Source records:
'''

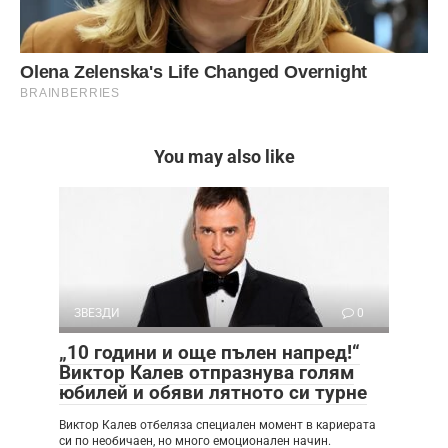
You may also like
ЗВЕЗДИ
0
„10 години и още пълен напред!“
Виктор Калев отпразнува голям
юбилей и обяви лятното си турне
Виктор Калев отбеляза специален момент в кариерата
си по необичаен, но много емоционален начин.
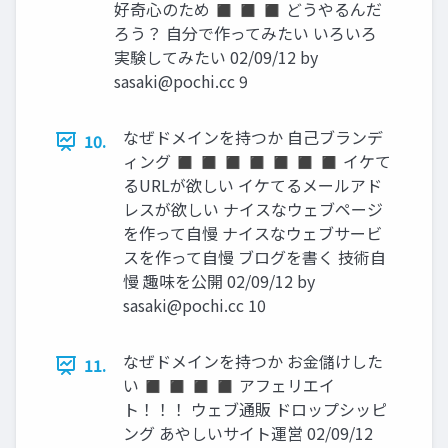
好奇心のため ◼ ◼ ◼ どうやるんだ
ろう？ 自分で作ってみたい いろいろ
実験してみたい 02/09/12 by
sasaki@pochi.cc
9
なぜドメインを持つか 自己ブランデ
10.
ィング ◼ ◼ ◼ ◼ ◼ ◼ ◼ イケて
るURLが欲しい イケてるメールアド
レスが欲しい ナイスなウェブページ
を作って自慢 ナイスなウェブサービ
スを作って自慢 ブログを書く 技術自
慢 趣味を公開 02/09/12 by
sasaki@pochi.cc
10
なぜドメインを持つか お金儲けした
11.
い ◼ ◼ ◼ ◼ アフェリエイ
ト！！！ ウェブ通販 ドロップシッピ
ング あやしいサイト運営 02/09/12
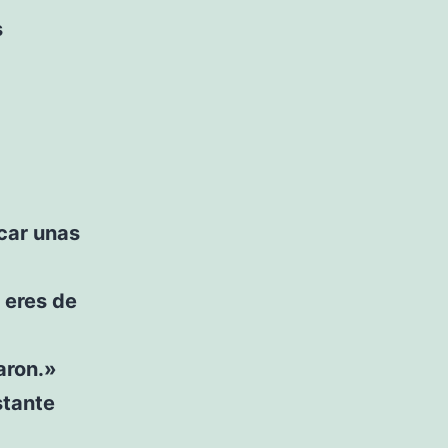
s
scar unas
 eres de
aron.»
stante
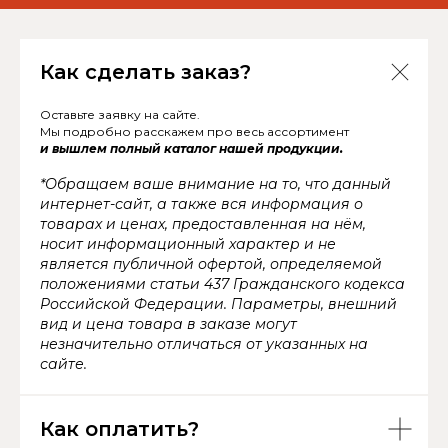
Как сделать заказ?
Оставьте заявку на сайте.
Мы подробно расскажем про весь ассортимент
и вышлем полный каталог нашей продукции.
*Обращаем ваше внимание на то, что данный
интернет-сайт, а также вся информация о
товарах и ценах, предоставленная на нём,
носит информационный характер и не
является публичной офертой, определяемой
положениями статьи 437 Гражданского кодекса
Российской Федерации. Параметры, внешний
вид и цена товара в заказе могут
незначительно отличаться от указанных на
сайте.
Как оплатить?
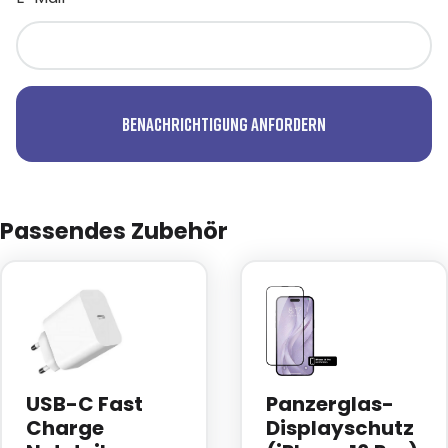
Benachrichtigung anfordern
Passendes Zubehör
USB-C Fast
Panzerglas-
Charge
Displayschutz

'''

WHAT YOU SHOULD DO: Find the lines in the entries above where "Виктор" occurs, and copy each of them.

WRITTEN RESPONSE:
Виктор Калев отпразнува голям
Виктор Калев отбеляза специален момент в кариерата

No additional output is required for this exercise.